**What you should do**
The answer must consist of every line below containing "chồng".

[Dataset excerpts]
━━━━━━━━━━━━━━━━

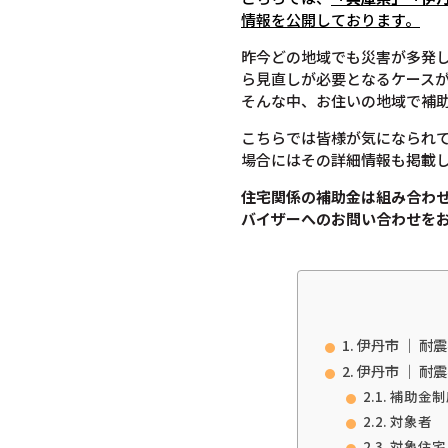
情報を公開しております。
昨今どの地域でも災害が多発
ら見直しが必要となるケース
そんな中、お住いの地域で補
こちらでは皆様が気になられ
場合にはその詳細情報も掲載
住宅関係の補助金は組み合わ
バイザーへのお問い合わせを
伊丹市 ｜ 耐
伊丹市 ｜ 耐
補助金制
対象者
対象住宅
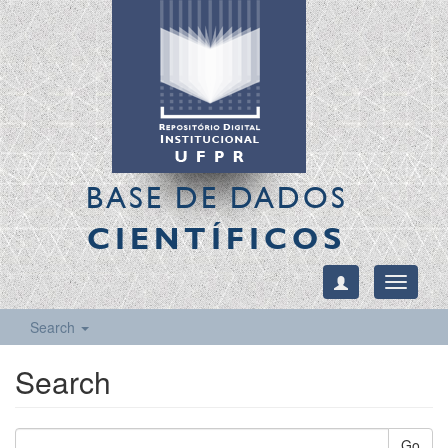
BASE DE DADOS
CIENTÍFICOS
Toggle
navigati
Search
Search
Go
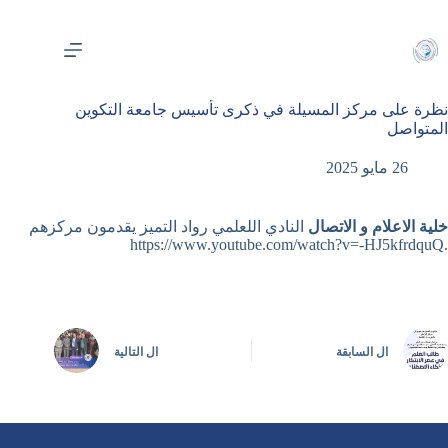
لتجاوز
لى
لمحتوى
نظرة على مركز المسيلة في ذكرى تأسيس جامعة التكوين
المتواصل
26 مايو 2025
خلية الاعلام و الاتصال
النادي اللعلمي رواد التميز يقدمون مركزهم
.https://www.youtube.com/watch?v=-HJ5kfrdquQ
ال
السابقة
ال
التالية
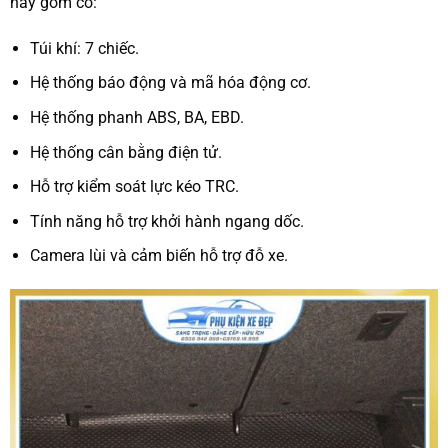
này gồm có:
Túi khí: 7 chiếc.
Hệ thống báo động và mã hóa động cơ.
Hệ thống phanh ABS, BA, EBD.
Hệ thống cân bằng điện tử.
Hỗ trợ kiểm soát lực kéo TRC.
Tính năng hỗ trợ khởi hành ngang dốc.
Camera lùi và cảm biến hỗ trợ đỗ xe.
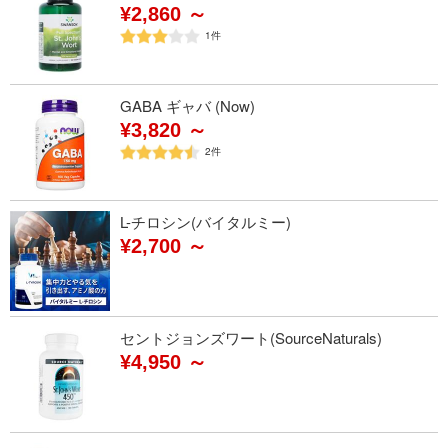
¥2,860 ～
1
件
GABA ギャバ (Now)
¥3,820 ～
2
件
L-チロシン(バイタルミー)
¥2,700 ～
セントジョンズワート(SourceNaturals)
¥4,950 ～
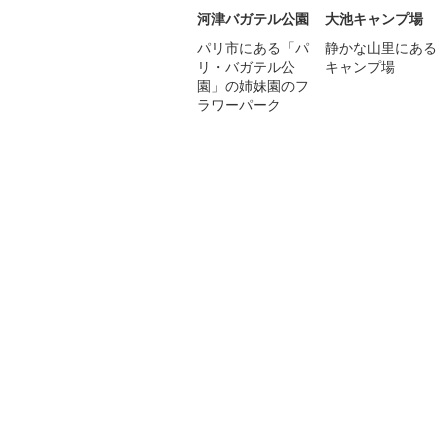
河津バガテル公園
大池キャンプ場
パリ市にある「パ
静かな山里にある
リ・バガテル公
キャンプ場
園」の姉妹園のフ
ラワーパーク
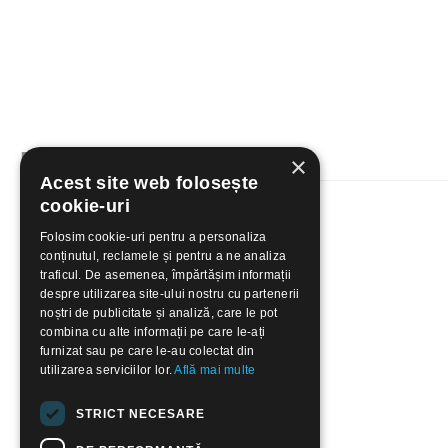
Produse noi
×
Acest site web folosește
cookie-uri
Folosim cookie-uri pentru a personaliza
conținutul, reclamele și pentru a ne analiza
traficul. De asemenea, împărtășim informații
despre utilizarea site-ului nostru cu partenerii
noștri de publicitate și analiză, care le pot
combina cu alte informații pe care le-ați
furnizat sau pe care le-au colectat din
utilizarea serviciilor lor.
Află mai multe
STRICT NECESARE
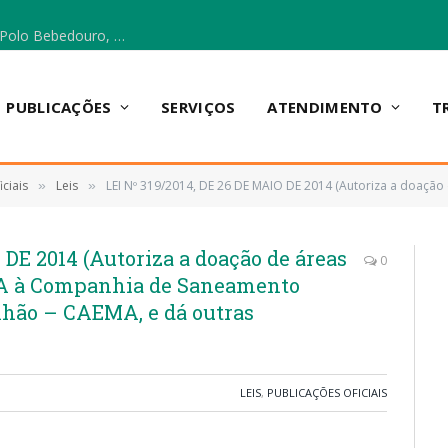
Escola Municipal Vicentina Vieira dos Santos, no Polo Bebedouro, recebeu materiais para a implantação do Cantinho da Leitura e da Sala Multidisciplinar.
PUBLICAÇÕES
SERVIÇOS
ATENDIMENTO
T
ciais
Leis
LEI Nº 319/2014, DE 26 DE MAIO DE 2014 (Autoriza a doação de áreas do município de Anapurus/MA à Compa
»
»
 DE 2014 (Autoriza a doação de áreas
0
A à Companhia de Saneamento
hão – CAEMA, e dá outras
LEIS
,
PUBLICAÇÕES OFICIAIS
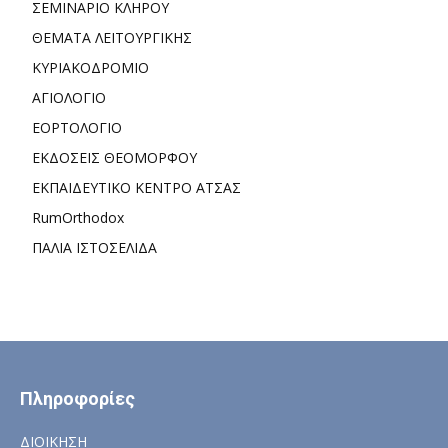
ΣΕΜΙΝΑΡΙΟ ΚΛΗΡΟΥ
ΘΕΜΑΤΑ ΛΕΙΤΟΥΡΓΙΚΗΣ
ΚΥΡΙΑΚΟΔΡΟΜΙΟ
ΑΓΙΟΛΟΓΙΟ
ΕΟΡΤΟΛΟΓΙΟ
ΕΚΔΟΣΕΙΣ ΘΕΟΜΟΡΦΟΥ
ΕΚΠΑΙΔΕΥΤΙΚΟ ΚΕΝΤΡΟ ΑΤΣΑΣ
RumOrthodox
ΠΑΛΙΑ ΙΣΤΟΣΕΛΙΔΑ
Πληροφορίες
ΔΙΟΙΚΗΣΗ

━━━━━━━━━━━━━━━━

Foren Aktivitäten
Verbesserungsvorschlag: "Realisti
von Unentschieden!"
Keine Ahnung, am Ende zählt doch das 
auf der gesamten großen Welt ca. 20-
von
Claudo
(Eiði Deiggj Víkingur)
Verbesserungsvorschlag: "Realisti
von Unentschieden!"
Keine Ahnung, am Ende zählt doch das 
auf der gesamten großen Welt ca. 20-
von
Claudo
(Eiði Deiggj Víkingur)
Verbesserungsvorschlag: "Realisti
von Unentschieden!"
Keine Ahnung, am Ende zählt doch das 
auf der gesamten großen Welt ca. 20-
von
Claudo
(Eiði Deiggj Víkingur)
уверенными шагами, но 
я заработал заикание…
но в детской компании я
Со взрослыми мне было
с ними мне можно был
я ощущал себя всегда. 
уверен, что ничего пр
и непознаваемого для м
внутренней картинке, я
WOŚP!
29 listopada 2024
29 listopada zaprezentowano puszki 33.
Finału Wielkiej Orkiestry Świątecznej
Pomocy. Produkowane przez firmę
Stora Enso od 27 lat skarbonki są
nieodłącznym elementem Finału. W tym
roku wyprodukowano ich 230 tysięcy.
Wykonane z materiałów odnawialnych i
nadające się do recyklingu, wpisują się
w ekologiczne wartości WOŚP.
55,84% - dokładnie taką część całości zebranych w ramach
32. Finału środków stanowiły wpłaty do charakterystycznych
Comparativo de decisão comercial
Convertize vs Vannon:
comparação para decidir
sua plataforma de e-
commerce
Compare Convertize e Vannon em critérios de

━━━━━━━━━━━━━━━━

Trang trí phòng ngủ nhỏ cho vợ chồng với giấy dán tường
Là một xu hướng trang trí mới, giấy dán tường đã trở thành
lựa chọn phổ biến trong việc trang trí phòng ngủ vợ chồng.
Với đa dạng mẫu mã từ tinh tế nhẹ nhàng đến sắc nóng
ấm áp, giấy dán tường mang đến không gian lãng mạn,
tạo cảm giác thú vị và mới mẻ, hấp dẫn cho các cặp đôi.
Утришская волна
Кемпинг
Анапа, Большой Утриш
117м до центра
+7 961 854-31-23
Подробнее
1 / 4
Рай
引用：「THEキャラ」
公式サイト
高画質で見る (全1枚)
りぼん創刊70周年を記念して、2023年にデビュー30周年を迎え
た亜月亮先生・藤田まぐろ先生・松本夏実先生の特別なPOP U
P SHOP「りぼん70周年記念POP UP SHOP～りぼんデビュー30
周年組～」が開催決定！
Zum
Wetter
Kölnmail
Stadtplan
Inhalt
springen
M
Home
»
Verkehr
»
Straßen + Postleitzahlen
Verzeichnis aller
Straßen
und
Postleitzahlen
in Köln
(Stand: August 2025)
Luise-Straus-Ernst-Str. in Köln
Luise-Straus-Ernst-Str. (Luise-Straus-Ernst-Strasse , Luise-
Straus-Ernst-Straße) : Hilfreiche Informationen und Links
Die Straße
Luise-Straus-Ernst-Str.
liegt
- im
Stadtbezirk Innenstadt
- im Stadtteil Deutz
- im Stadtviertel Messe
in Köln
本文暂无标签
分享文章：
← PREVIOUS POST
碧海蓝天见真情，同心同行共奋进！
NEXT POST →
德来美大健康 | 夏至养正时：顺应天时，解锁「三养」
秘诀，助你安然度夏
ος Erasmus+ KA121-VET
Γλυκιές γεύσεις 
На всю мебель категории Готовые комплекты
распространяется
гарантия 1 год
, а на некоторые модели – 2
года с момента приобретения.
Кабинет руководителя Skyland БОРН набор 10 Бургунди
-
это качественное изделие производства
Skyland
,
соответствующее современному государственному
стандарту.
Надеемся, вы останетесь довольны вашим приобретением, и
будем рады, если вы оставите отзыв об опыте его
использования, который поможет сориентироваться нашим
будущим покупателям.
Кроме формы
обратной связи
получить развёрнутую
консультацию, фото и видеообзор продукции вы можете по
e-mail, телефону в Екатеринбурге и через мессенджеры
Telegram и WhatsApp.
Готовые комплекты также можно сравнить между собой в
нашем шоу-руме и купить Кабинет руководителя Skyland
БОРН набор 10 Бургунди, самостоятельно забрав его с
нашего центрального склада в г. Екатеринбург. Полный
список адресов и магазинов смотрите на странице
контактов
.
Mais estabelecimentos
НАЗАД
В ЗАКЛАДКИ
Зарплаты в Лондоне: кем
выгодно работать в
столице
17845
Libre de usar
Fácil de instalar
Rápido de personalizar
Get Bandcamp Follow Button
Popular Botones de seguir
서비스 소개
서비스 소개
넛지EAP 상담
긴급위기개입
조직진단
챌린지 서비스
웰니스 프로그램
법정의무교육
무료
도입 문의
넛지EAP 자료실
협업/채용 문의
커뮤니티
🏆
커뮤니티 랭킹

━━━━━━━━━━━━━━━━

**Solution**
Trang trí phòng ngủ nhỏ cho vợ chồng với giấy dán tường
lựa chọn phổ biến trong việc trang trí phòng ngủ vợ chồng.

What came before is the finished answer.